Following are key findings of the 2023 study:
- Aftermarket service providers’ customer advocacy keeps up with dealers: The Net Promoter Score (NPS) of independent service providers are competitive with those of franchised dealerships when comparing service visits for model-year 2020-2023 vehicles included in the 2023 ASI and the J.D. Power 2023 U.S. Customer Service Index (CSI) Study.SM Independent service providers have an NPS score of 54 for full-service maintenance and repair, while dealerships have a score of 51. The NPS scores for tire replacement are 57 among dealerships and 56 among independent tire stores. NPS scores for oil changes are 54 for dealerships and 47 for quick oil change providers.

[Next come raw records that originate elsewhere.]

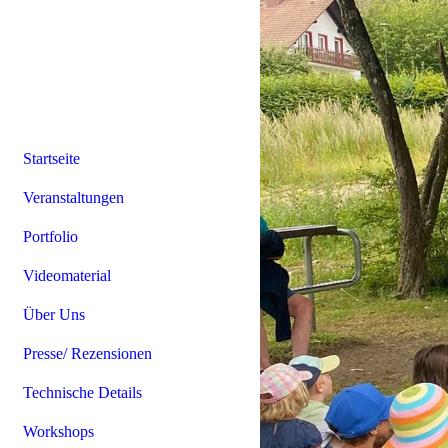
Startseite
Veranstaltungen
Portfolio
Videomaterial
Über Uns
Presse/ Rezensionen
Technische Details
Workshops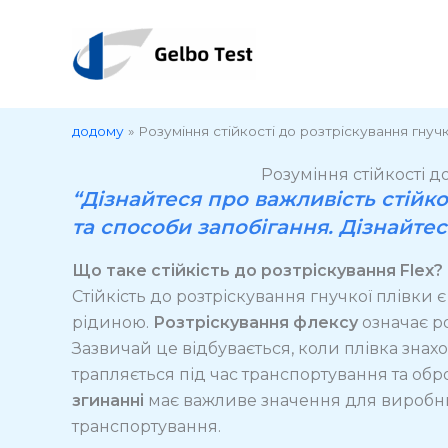
Перейти
до
вмісту
додому
»
Розуміння стійкості до розтріскування гнуч
Розуміння стійкості д
“Дізнайтеся про важливість стійк
та способи запобігання. Дізнайтес
Що таке стійкість до розтріскування Flex?
Стійкість до розтріскування гнучкої плівки
рідиною.
Розтріскування флексу
означає р
Зазвичай це відбувається, коли плівка знах
трапляється під час транспортування та обр
згинанні
має важливе значення для виробникі
транспортування.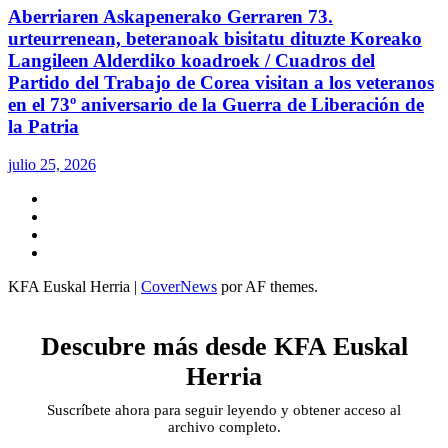
Aberriaren Askapenerako Gerraren 73.
urteurrenean, beteranoak bisitatu dituzte Koreako
Langileen Alderdiko koadroek / Cuadros del
Partido del Trabajo de Corea visitan a los veteranos
en el 73º aniversario de la Guerra de Liberación de
la Patria
julio 25, 2026
Twitter
YouTube
Telegram
Facebook
KFA Euskal Herria
|
CoverNews
por AF themes.
Descubre más desde KFA Euskal
Herria
Suscríbete ahora para seguir leyendo y obtener acceso al
archivo completo.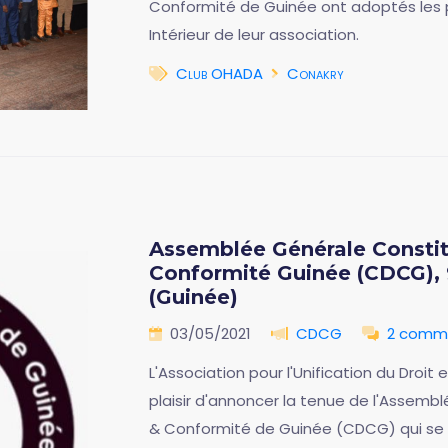
Conformité de Guinée ont adoptés les 
Intérieur de leur association.
Club OHADA
Conakry
Assemblée Générale Constitu
Conformité Guinée (CDCG), 
(Guinée)
03/05/2021
CDCG
2 comm
L'Association pour l'Unification du Droi
plaisir d'annoncer la tenue de l'Assembl
& Conformité de Guinée (CDCG) qui se t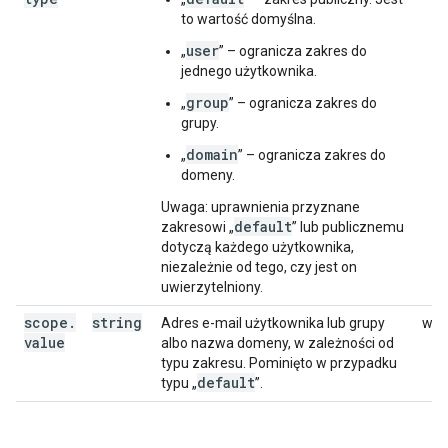
to wartość domyślna.
user
„
” – ogranicza zakres do
jednego użytkownika.
group
„
” – ogranicza zakres do
grupy.
domain
„
” – ogranicza zakres do
domeny.
Uwaga: uprawnienia przyznane
default
zakresowi „
” lub publicznemu
dotyczą każdego użytkownika,
niezależnie od tego, czy jest on
uwierzytelniony.
scope
.
string
Adres e-mail użytkownika lub grupy
writ
value
albo nazwa domeny, w zależności od
typu zakresu. Pominięto w przypadku
default
typu „
”.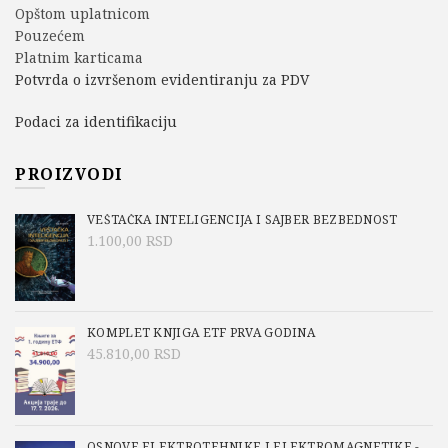
Opštom uplatnicom
Pouzećem
Platnim karticama
Potvrda o izvršenom evidentiranju za PDV
Podaci za identifikaciju
PROIZVODI
VEŠTAČKA INTELIGENCIJA I SAJBER BEZBEDNOST
1.100,00
RSD
KOMPLET KNJIGA ETF PRVA GODINA
45.810,00
RSD
OSNOVE ELEKTROTEHNIKE I ELEKTROMAGNETIKE -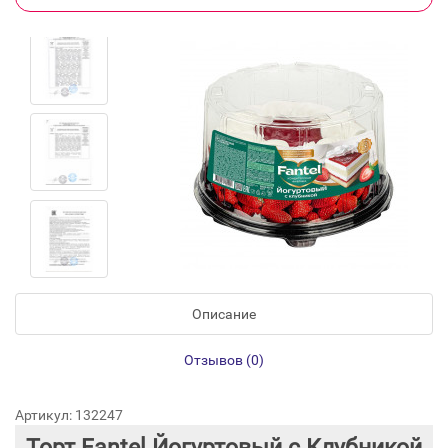
Описание
Отзывов (0)
Артикул: 132247
Торт Fantel Йогуртовый с Клубникой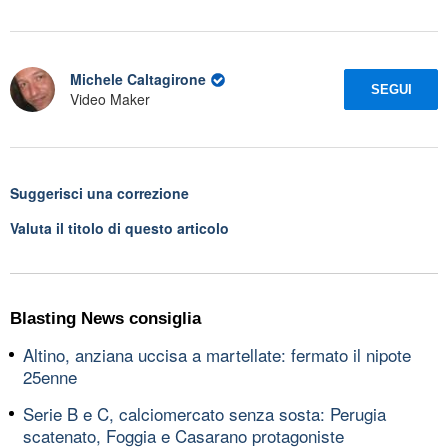
Michele Caltagirone
SEGUI
Video Maker
Suggerisci una correzione
Valuta il titolo di questo articolo
Blasting News consiglia
Altino, anziana uccisa a martellate: fermato il nipote
25enne
Serie B e C, calciomercato senza sosta: Perugia
scatenato, Foggia e Casarano protagoniste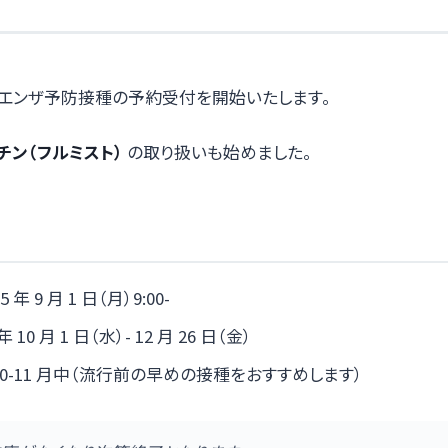
フルエンザ予防接種の予約受付を開始いたします。
チン（フルミスト）
の取り扱いも始めました。
5 年 9 月 1 日（月）9:00-
 年 10 月 1 日（水）- 12 月 26 日（金）
10-11 月中（流行前の早めの接種をおすすめします）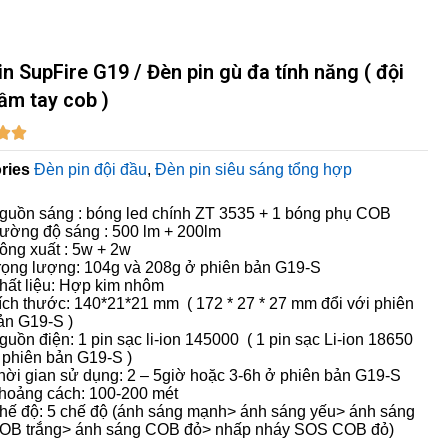
in SupFire G19 / Đèn pin gù đa tính năng ( đội
ầm tay cob )


ries
Đèn pin đội đầu
,
Đèn pin siêu sáng tổng hợp
guồn sáng : bóng led chính ZT 3535 + 1 bóng phụ COB
ường độ sáng : 500 lm + 200lm
ông xuất : 5w + 2w
rọng lượng: 104g và 208g ở phiên bản G19-S
hất liệu: Hợp kim nhôm
ích thước: 140*21*21 mm ( 172 * 27 * 27 mm đổi với phiên
ản G19-S )
guồn điện: 1 pin sạc li-ion 145000 ( 1 pin sạc Li-ion 18650
 phiên bản G19-S )
hời gian sử dụng: 2 – 5giờ hoặc 3-6h ở phiên bản G19-S
hoảng cách: 100-200 mét
hế độ: 5 chế độ (ánh sáng mạnh> ánh sáng yếu> ánh sáng
OB trắng> ánh sáng COB đỏ> nhấp nháy SOS COB đỏ)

- Quick and easy facility fixes that improve satisfaction: Improving satisfaction at independent service centers can be as simple as providing complimentary snacks or electrical power for customers’ electronic devices. The three amenities that have the largest effect on satisfaction are offered less than 15% of the time. Service facility satisfaction is 825 when complimentary snacks/beverages are offered, a 91-point increase vs. when they are not (734). Similarly, facility satisfaction is 81 points higher when providers make a device charging station available than when this amenity is not offered (735). Giving customers a workspace to plug in computers is another easy way to boost satisfaction yet is currently provided only 7% of the time.

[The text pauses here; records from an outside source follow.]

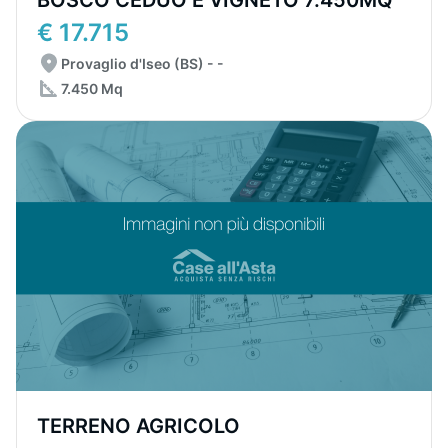
BOSCO CEDUO E VIGNETO 7.450MQ
€ 17.715
Provaglio d'Iseo (BS) - -
7.450 Mq
TERRENO AGRICOLO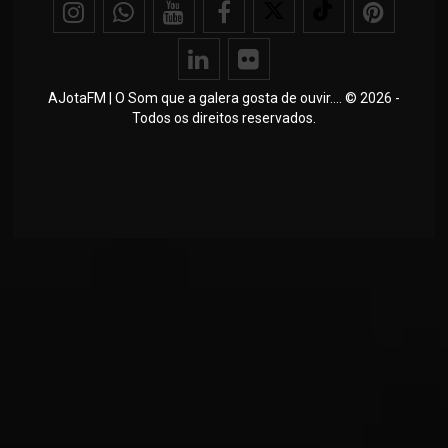
AJotaFM | O Som que a galera gosta de ouvir.... © 2026 -
Todos os direitos reservados.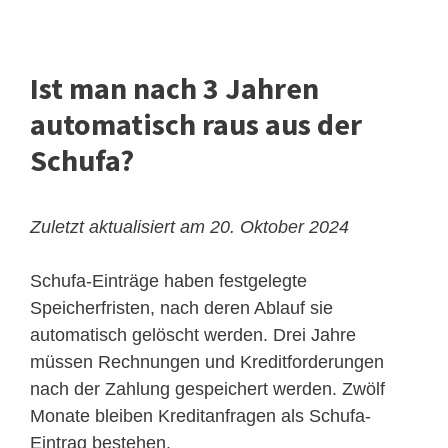
Ist man nach 3 Jahren
automatisch raus aus der
Schufa?
Zuletzt aktualisiert am 20. Oktober 2024
Schufa-Einträge haben festgelegte
Speicherfristen, nach deren Ablauf sie
automatisch gelöscht werden. Drei Jahre
müssen Rechnungen und Kreditforderungen
nach der Zahlung gespeichert werden. Zwölf
Monate bleiben Kreditanfragen als Schufa-
Eintrag bestehen.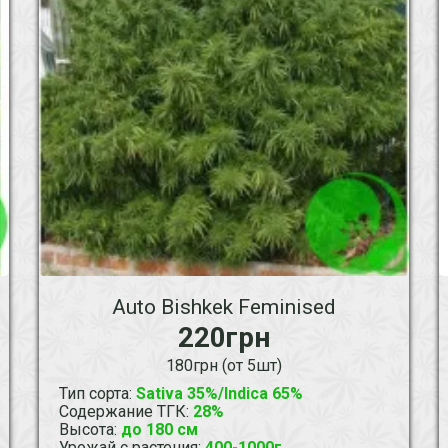
Auto Bishkek Feminised
220грн
180грн (от 5шт)
Тип сорта
:
Sativa 35%/Indica 65%
Содержание ТГК
:
28%
Высота
:
до 180 см
Урожай с растения
:
400-1000г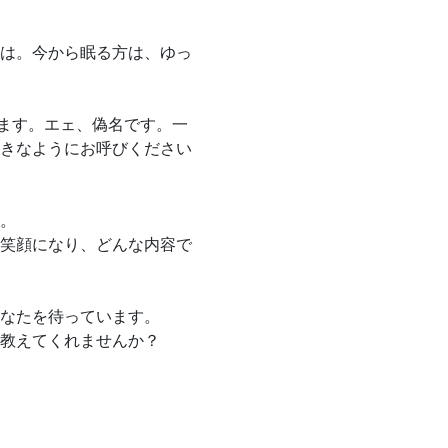
は。今から眠る方は、ゆっ
します。エェ、偽名です。一
きなようにお呼びください
。
笑顔になり、どんな内容で
なたを待っています。
教えてくれませんか？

- Aftermarket service providers can get a revenue jolt: The ever-increasing electric vehicle (EV) marketplace service needs and shorter length of service intervals is creating an opportunity for aftermarket service providers. The study finds that tire repair and replacement needs for EVs trend much higher than the industry average for internal combustion engine (ICE) vehicles. The types of work being done at a higher rate on EVs than the industry average include tire maintenance (49% vs. 28%, respectively); tire repair (41% vs. 12%, respectively); and tire replacement (34% vs. 21%, respectively). “Aftermarket service providers can benefit from an increase in tire replacement and repair business as automakers offer more EVs,” Martin said. “The heavier EV weight due to batteries coupled with the instant torque results in more tire wear and tear, which is an opportunity for the aftermarket industry.”
Christian Brothers Automotive Corp. ranked highest in satisfaction for full-service maintenance and repair for a fourth consecutive time, with a score of 834. Meineke Car Care Centers (806) ranked second and Goodyear Auto Service (804) ranked third.
Express Oil Change and Tire Engineers ranked highest in satisfaction for quick oil change with a score of 843. Take 5 (815) ranked second and Valvoline Instant Oil Change (803) ranks third.
Goodyear Auto Service ranked highest in satisfaction for tire replacement with a score of 840. Discount Tire ranked second (835) and Jiffy Lube (832) ranked third.
The 2023 U.S. Aftermarket Service Index (ASI) Study is based on responses from 11,194 vehicle owners. Survey data collection was conducted online from January through March 2023. Survey respondents were initially selected from online consumer panels. Respondents were screened for having aftermarket service performed in the past 12 months.